Since major suppliers of lithographic equipment and materials are concentrated in the United States, they had to adapt in just a few days to the new rules governing the supply of advanced equipment to China. Semiconductor equipment, services and software provider Applied Materials estimated losses from the new wave of sanctions at between $250 million and $550 million per quarter. Last year, the company received 29% of its revenue from China.

Evercore ISI analysts estimate that U.S. sanctions alone could cut KLA, Lam Research and Applied Materials' revenues by up to 5-10% and the scale and impact of China's retaliatory measures is still difficult to assess, since they have not yet been enforced. According to the management of Applied Materials, in the fiscal quarter ending on October 30 the company's net income will decrease by $ 250-550 million due to the introduction of new sanctions against China. In the next three months, the negative impact of sanctions on the company's business will be comparable.

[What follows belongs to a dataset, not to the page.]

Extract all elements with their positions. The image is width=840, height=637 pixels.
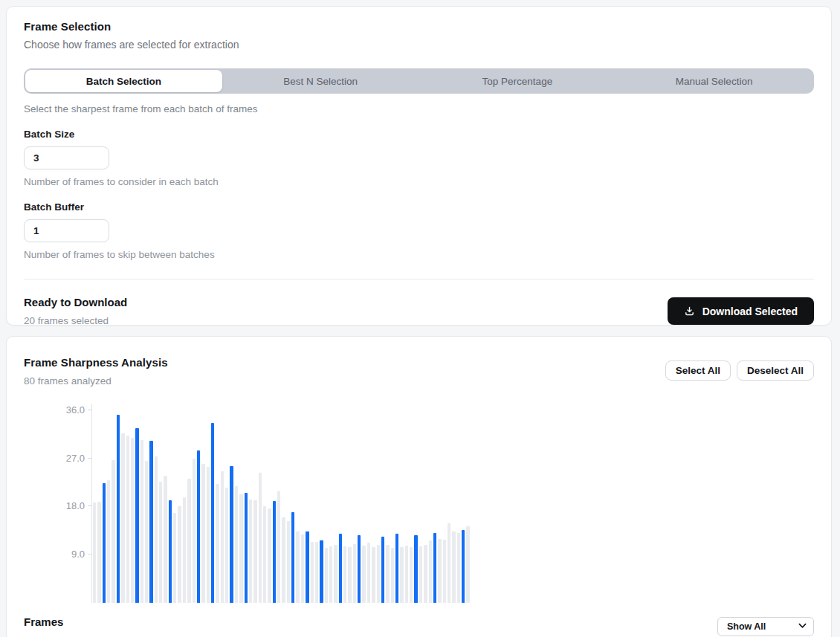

The revised Q4 forecast suggests revenue of between $6.15bn and $6.65bn is possible, below market expectations of $6.67bn. This has already sent Applied Materials' stock down 1.6%. The company, according to management, is ready to seek export licenses that will allow it to work with the most important Chinese clients. It also became known this week that US hardware vendors have begun recalling their staff from Chinese firm YMTC, which produces solid-state memory chips. KLA stopped deliveries of its equipment to China on Wednesday, and the Dutch supplier of lithographic scanners ASML recalled representatives from China who are US citizens or have a residence permit in this country.